Öte yandan; batı deyince ABD ve İngiltere’yi de ayrıca konuşmak gerek. Erdoğan’ın ABD ve BM’de nasıl yalnız bırakıldığını gördük. Bu anlamda Türkiye batı ile ilişkilerini, ABD, BM / DSÖ; FAO, IMF; NATO ve AB ile ilişkilerini yeniden gözden geçirmesi gerek. İngiltere ile de tabii. Çin ve Rusya ile mevzii değil, kapsamlı bir müzakereye ihtiyaç var. Çünkü bu ülkeler bütünü ile diğerlerinden bağımsız değil ve yeni uluslararası düzende bunların nerede duracakları ve ne olacakları da çok belli değil. Türkiye bu süreçte kendi inanç, tarih ve geleneğinden yola çıkarak yeni bir politika belirlemesi şart.
Herkesle düşman olmak değil, her yerde bize yakın, ötekiler gibi düşünmeyen, erdem, adalet ve barış temelli işbirliklerine açık kişiler ve topluluklar olduğunu da unutmayalım tabii ki!
Dikkat ederseniz artık dünya yamalı bohça koalisyonlarına gidiyor. Çünkü uzun süredir bir atomizasyon, nötralizasyon politikası izleniyor. Bunun ilk örneğini İsrail’de görmüştük. İsrail’de sistem kilitlendi, Türkiye’de de sanki böyle bir senaryo için zemin hazırlanıyor. Sürekli yeni partiler kuruluyor ve bu seçimlerde mevcut partilerde bölünmeler yaşanırken, küçük partilerde çoklu ittifaklar gündeme gelecek.

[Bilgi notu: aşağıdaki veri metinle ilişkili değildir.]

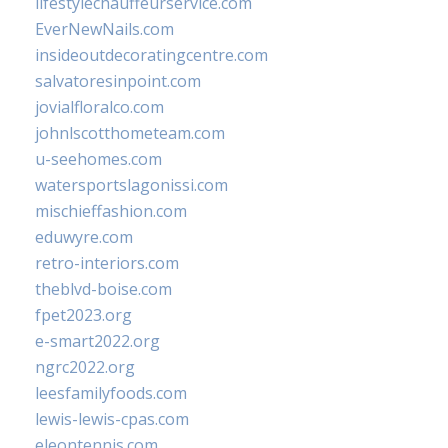
lifestylechauffeurservice.com
EverNewNails.com
insideoutdecoratingcentre.com
salvatoresinpoint.com
jovialfloralco.com
johnlscotthometeam.com
u-seehomes.com
watersportslagonissi.com
mischieffashion.com
eduwyre.com
retro-interiors.com
theblvd-boise.com
fpet2023.org
e-smart2022.org
ngrc2022.org
leesfamilyfoods.com
lewis-lewis-cpas.com
eleontennis.com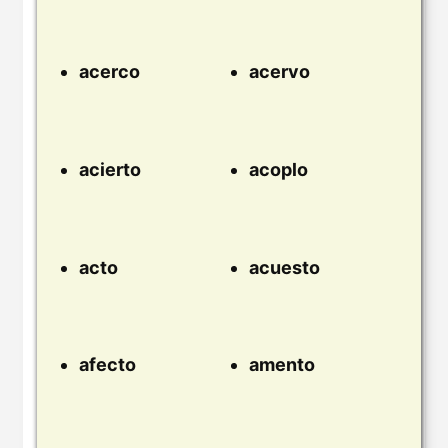
acerco
acervo
acierto
acoplo
acto
acuesto
afecto
amento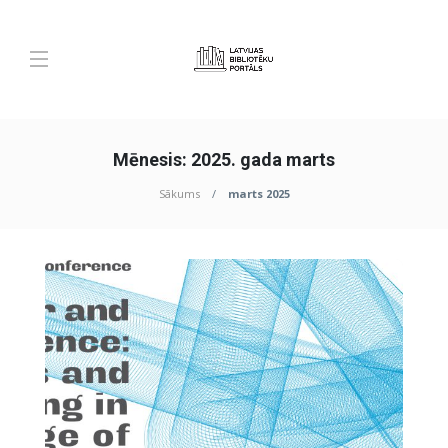
Mēnesis:
2025. gada marts
Sākums
marts 2025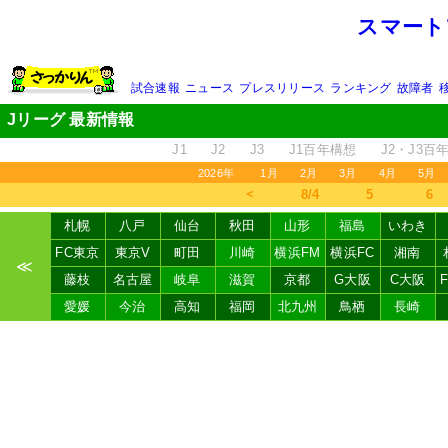
スマート
試合速報
ニュース
プレスリリース
ランキング
故障者
Jリーグ 最新情報
J1
J2
J3
J1百年構想
J2・J3百
2026年
1月
2月
3月
4月
5月
＜
8/4
5
6
札幌
八戸
仙台
秋田
山形
福島
いわき
FC東京
東京V
町田
川崎
横浜FM
横浜FC
湘南
≪
藤枝
名古屋
岐阜
滋賀
京都
G大阪
C大阪
愛媛
今治
高知
福岡
北九州
鳥栖
長崎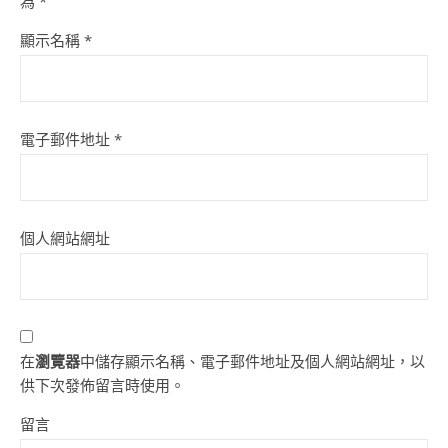
為
*
顯示名稱
*
電子郵件地址
*
個人網站網址
在
瀏覽器
中儲存顯示名稱、電子郵件地址及個人網站網址，以
供下次發佈留言時使用。
留言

Almanya seçimlerinde, küçükler ittifak yapsa 60 milletvekili alabilecekken mevcut durumda bir milletvekili ancak çıkarabildiler.
Bundan sonra AB ülkelerinde yapılacak seçimlerde de benzer sonuçlar kaçınılmaz gözüküyor. Çünkü güçlü hükümetler istemiyorlar. Akademi soslu teknokrat ve manipülasyona açık iktidarlar istiyorlar. Mesela çevreci hareketler daha çok desteklenecek. Globalizm daha revaçta olacak. Ama bunlar rakiplerini de kendileri örgütledikleri için, mesela lokalistleri, globalistleri de kendileri örgütleyecekler.
Siyasilerin bu Global Reset projesini iyi çalışması gerek. Ama bizimkiler bunu tam anlamış gibi gözükmüyor. Yolda buldukları, kalkan trene biniyorlar ama nereye gittiklerinin çok da farkında değiller. Batıya kalkan her trene binerek yarın karda-kışta yarı yolda indirilip yapayalnız bırakılabiliriz.
Birileri önlerine açılan yolda yokuş aşağı koşar gibi gidiyor. Varacakları yer hayal ettikleri yer olmayacak. CoVID konusu, 5G, Starlink, NeuraLink, TransHumanizm konularında durdukları yer, ya da Grafen konusuna dalışları insanı kaygılandırmıyor değil.
Rahmetli nenem, “avara kasnak” gibi dönen, “dostlar alışverişte görsün” kabilinden koşturup duranlar için “eli ayağı boş değil, tuttuğu iş değil” derdi. Aman onlara benzemeyelim de. Sonra iş de söz de yalama olur, işin bereketi kalmaz. Siyaset “Maslahat” içindir. Yani “Sulh etme” sanatıdır. Sulhu, öfkeye, mugalataya, tehdide, kavgaya boğdurmayın, çünkü Allah öyle buyurdu “Barış daha iyidir”. Ama unutmayalım, “Zulm ile abad olunmaz”. Adalet olmadan barış da olmaz, özgürlük de.
Bir dünün bilgi birikimi ve geleceğin umudu ile bugünümüzü değerli ve anlamlı kılabiliriz. Ve zaten bu dünya bizim için bir imtihan yeridir. Allah cahillere ve zalimlere yardım etmez. Onların işlerini sarp dağlara sardırır! Zulüm, adaletin yokluğudur. Selâm ve dua ile.